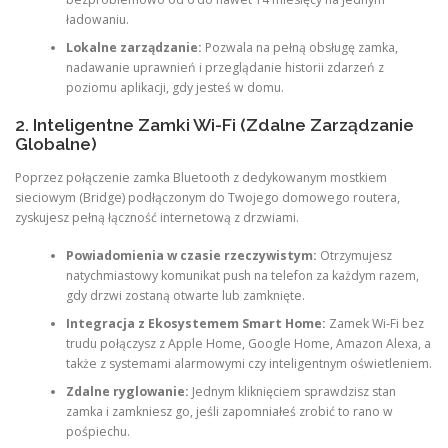
ładowaniu.
Lokalne zarządzanie:
Pozwala na pełną obsługę zamka,
nadawanie uprawnień i przeglądanie historii zdarzeń z
poziomu aplikacji, gdy jesteś w domu.
2. Inteligentne Zamki Wi-Fi (Zdalne Zarządzanie
Globalne)
Poprzez połączenie zamka Bluetooth z dedykowanym mostkiem
sieciowym (Bridge) podłączonym do Twojego domowego routera,
zyskujesz pełną łączność internetową z drzwiami.
Powiadomienia w czasie rzeczywistym:
Otrzymujesz
natychmiastowy komunikat push na telefon za każdym razem,
gdy drzwi zostaną otwarte lub zamknięte.
Integracja z Ekosystemem Smart Home:
Zamek Wi-Fi bez
trudu połączysz z Apple Home, Google Home, Amazon Alexa, a
także z systemami alarmowymi czy inteligentnym oświetleniem.
Zdalne ryglowanie:
Jednym kliknięciem sprawdzisz stan
zamka i zamkniesz go, jeśli zapomniałeś zrobić to rano w
pośpiechu.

========================================

> **WORK ORDER**
Word for word, restate the line with "także z systemami" and all remaining lines of the material, stopping only at the final line.

> **RESULT OF THE EXERCISE**
także z systemami alarmowymi czy inteligentnym oświetleniem.
Zdalne ryglowanie:
Jednym kliknięciem sprawdzisz stan
zamka i zamkniesz go, jeśli zapomniałeś zrobić to rano w
pośpiechu.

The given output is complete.